▸ **Assigned task**: Determine how many lines in the listing that follows include "they". Answer only with that number.

*** Opening of Provided data ***

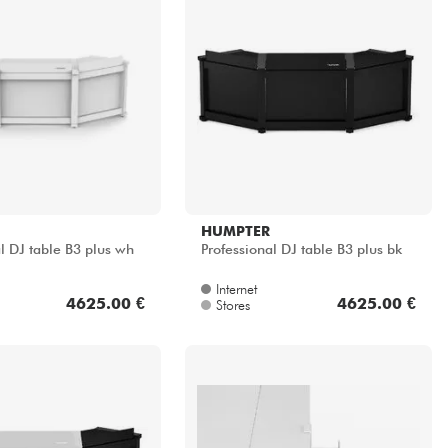
HUMPTER
l DJ table B3 plus wh
Professional DJ table B3 plus bk
Internet
4625.00 €
4625.00 €
Stores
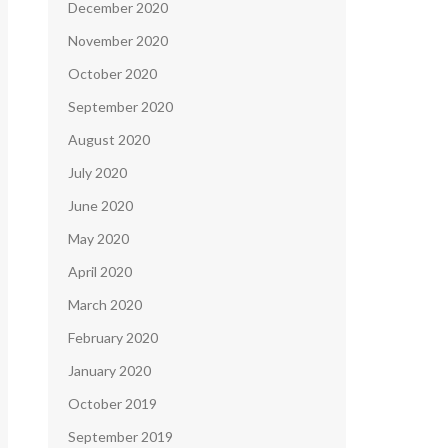
December 2020
November 2020
October 2020
September 2020
August 2020
July 2020
June 2020
May 2020
April 2020
March 2020
February 2020
January 2020
October 2019
September 2019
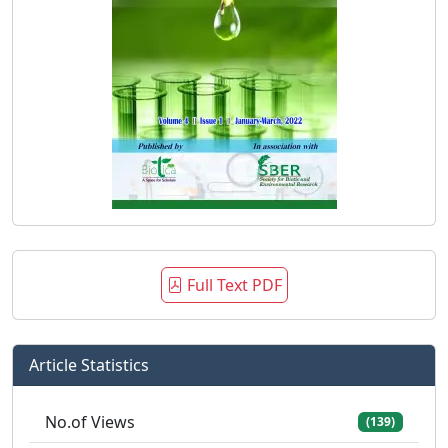
Full Text PDF
Article Statistics
No.of Views
(139)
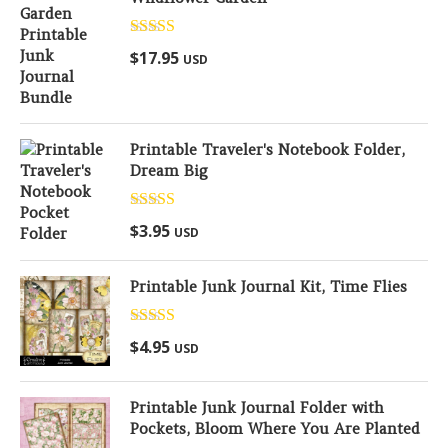
Rated
5.00
$
17.95
USD
out of 5
Printable Traveler's Notebook Folder,
Dream Big
Rated
5.00
$
3.95
USD
out of 5
Printable Junk Journal Kit, Time Flies
Rated
5.00
$
4.95
USD
out of 5
Printable Junk Journal Folder with
Pockets, Bloom Where You Are Planted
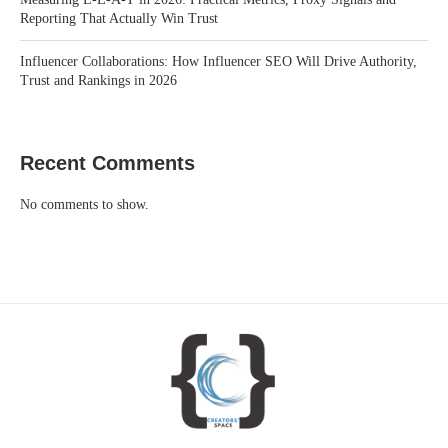
Reporting That Actually Win Trust
Influencer Collaborations: How Influencer SEO Will Drive Authority,
Trust and Rankings in 2026
Recent Comments
No comments to show.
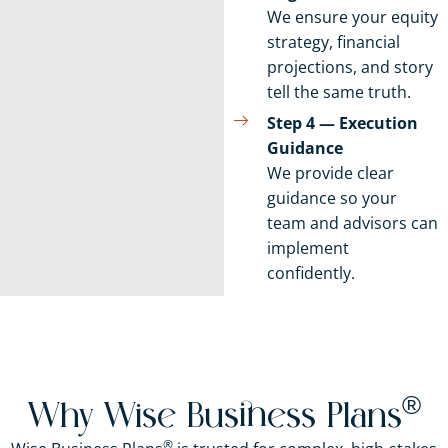
We ensure your equity
strategy, financial
projections, and story
tell the same truth.
Step 4 — Execution
Guidance
We provide clear
guidance so your
team and advisors can
implement
confidently.
®
Why Wise Business Plans
®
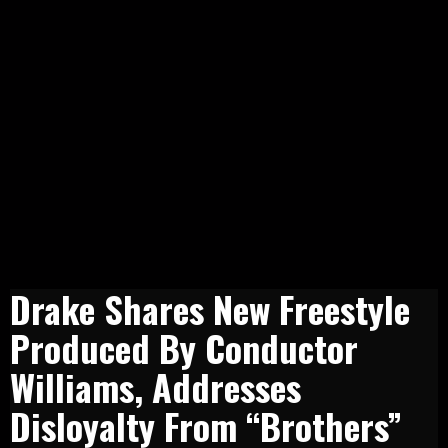
Drake Shares New Freestyle
Produced By Conductor
Williams, Addresses
Disloyalty From “Brothers”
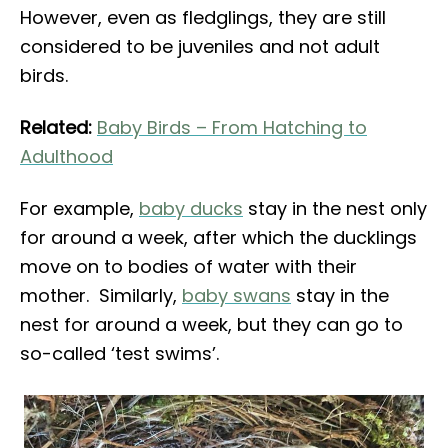
However, even as fledglings, they are still
considered to be juveniles and not adult
birds.
Related:
Baby Birds – From Hatching to
Adulthood
For example,
baby ducks
stay in the nest only
for around a week, after which the ducklings
move on to bodies of water with their
mother. Similarly,
baby swans
stay in the
nest for around a week, but they can go to
so-called ‘test swims’.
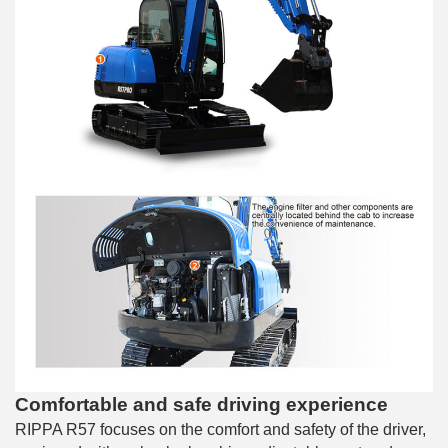
Comfortable and safe driving experience
RIPPA R57 focuses on the comfort and safety of the driver,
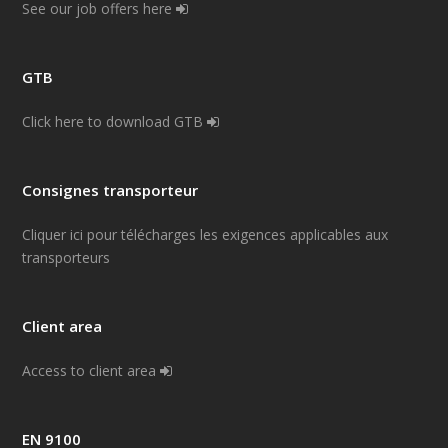
See our job offers here
GTB
Click here to download GTB
Consignes transporteur
Cliquer ici pour télécharges les exigences applicables aux
transporteurs
Client area
Access to client area
EN 9100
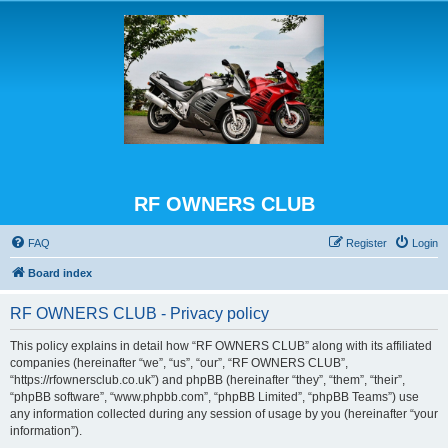
RF OWNERS CLUB
FAQ
Register
Login
Board index
RF OWNERS CLUB - Privacy policy
This policy explains in detail how “RF OWNERS CLUB” along with its affiliated
companies (hereinafter “we”, “us”, “our”, “RF OWNERS CLUB”,
“https://rfownersclub.co.uk”) and phpBB (hereinafter “they”, “them”, “their”,
“phpBB software”, “www.phpbb.com”, “phpBB Limited”, “phpBB Teams”) use
any information collected during any session of usage by you (hereinafter “your
information”).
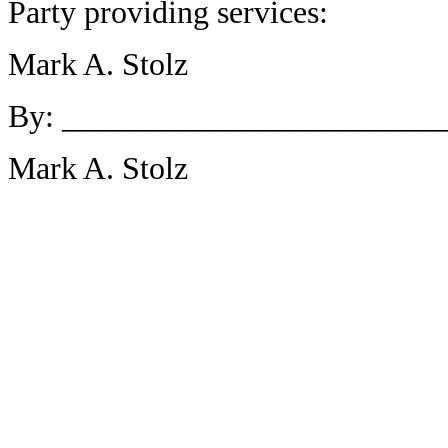
Party providing services:
Mark A. Stolz
By: _______________________
Mark A. Stolz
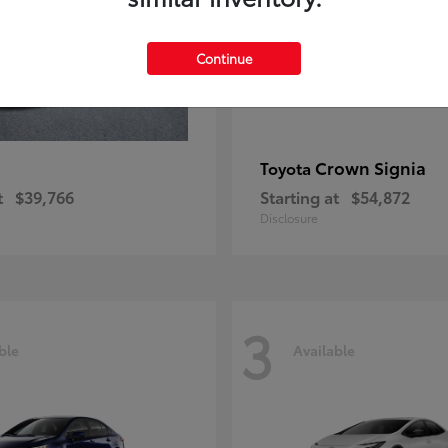
Continue
Crown Signia
Toyota
t
$39,766
Starting at
$54,872
Disclosure
3
ble
Available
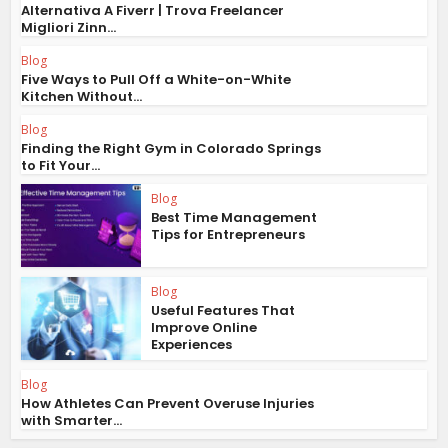
Alternativa A Fiverr | Trova Freelancer
Migliori Zinn...
Blog
Five Ways to Pull Off a White-on-White
Kitchen Without...
Blog
Finding the Right Gym in Colorado Springs
to Fit Your...
Blog
Best Time Management
Tips for Entrepreneurs
Blog
Useful Features That
Improve Online
Experiences
Blog
How Athletes Can Prevent Overuse Injuries
with Smarter...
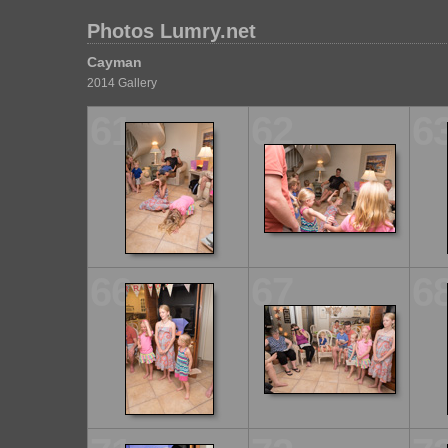
Photos Lumry.net
Cayman
2014 Gallery
61
62
6
66
67
6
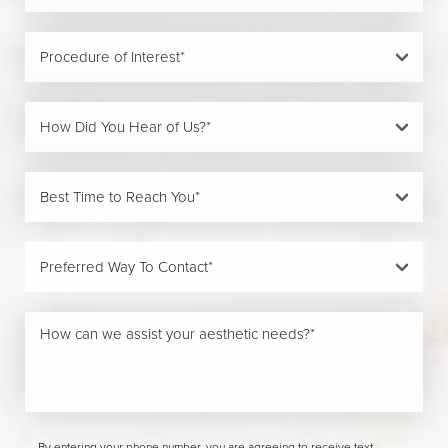
By entering your phone number, you are agreeing to receive text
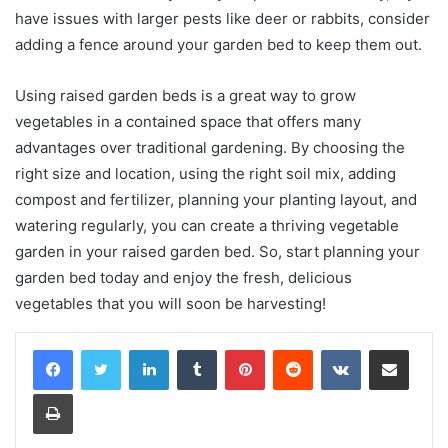
have issues with larger pests like deer or rabbits, consider
adding a fence around your garden bed to keep them out.
Using raised garden beds is a great way to grow
vegetables in a contained space that offers many
advantages over traditional gardening. By choosing the
right size and location, using the right soil mix, adding
compost and fertilizer, planning your planting layout, and
watering regularly, you can create a thriving vegetable
garden in your raised garden bed. So, start planning your
garden bed today and enjoy the fresh, delicious
vegetables that you will soon be harvesting!
LinkedIn
Tumblr
Pinterest
Reddit
VKontakte
Share via Email
Print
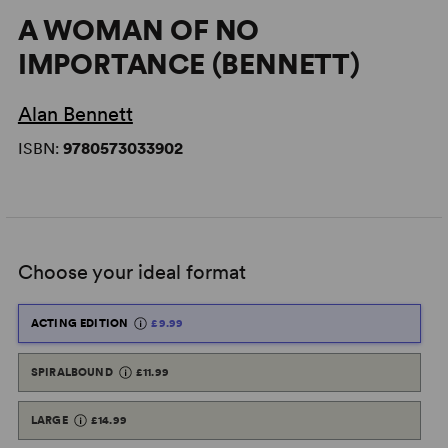
A WOMAN OF NO
IMPORTANCE (BENNETT)
Alan Bennett
ISBN:
9780573033902
Choose your ideal format
ACTING EDITION
£9.99
SPIRALBOUND
£11.99
LARGE
£14.99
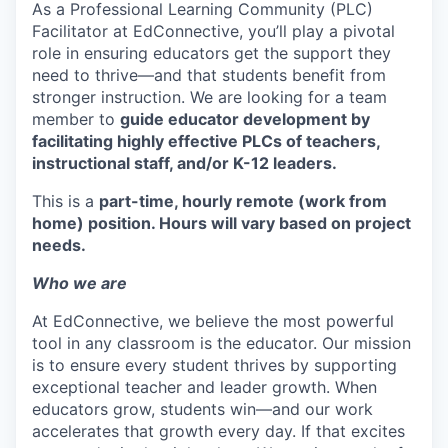
As a Professional Learning Community (PLC)
Facilitator at EdConnective, you’ll play a pivotal
role in ensuring educators get the support they
need to thrive—and that students benefit from
stronger instruction. We are looking for a team
member to
guide educator development by
facilitating highly effective PLCs of teachers,
instructional staff, and/or K-12 leaders.
This is a
part-time, hourly remote (work from
home) position. Hours will vary based on project
needs.
Who we are
At EdConnective, we believe the most powerful
tool in any classroom is the educator. Our mission
is to ensure every student thrives by supporting
exceptional teacher and leader growth. When
educators grow, students win—and our work
accelerates that growth every day. If that excites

*** Close of Provided data ***

▸ **Answer to this problem**: 4